A few weeks ago, I was on the Instagram app (for iPhone) and ran across into a user interface snafu. When I went to revisit a private message from a friend, I just didn’t find where the inbox lived. After a frustrating time clicking what I thought was every obvious button on the app, I went to Twitter for the answer, and luckily, a friend helped me out within a few minutes.
It turns out that with the latest Instagram update, they changed the messages icon from a very practical picture of a message or card box to a picture of an… airplane?
I am all about icons, especially when dealing with the small real estate that you get with a phone app, but one of the most important things when dealing with interfaces is to create clear, usable design affordances.
It turns out, you can swipe left to get to your Instagram messages or click on the airplane, but that was certainly not intuitive for this tech savvy millennial user, leaving me frustrated. Instagram is a beautiful app with few distractions that puts its content first. It doesn’t overwhelm the user with a ton of complex features, making it easy to use. However, when an app has such few features, they need to be spot on.
Icons on the web are cultural and learned quickly- the 3 line hamburger menu has become fairly ubiquitous, a picture of a house typically means home, and a picture of a letter usually means email or message. They help reduce clutter, can transcend the written language, and add some visual variety overall.
Instagram’s message icon (the airplane) is identical to the icon you can use to share content on the app (see below). While I get the connection Instagram is trying to draw between the two features, it falls a little short. To me, an airplane means “send” or “go,” not a place of storage.
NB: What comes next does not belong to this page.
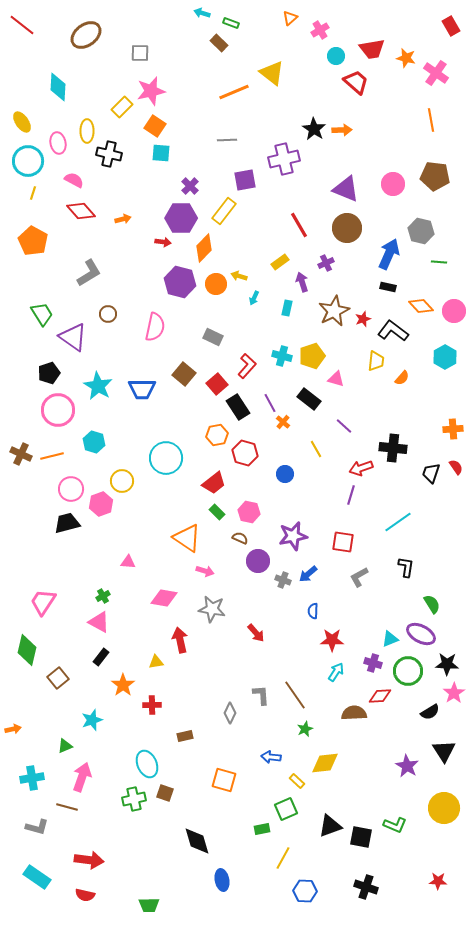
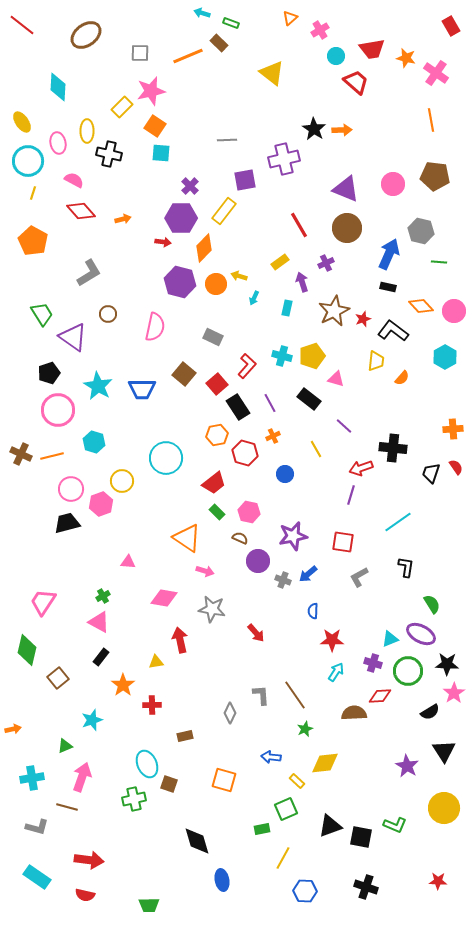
orange line at (234, 92): moved 46 px left, 36 px up
orange cross at (283, 422): moved 10 px left, 14 px down; rotated 24 degrees clockwise
brown square at (165, 793): moved 4 px right, 9 px up
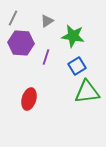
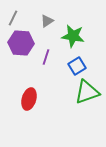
green triangle: rotated 12 degrees counterclockwise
Icons are powerful, but designers need to be careful about how they are used. Maybe one day the airplane icon will be synonymous with an inbox, but today is not that day. Not that I can speak for all, but I imagine most users would prefer clarity of function over ambiguity of icons even if it means adding a bit more clutter to the screen. When in doubt, a simple word (messages, inbox, etc) describing the feature would have done the trick and saved a bunch of time.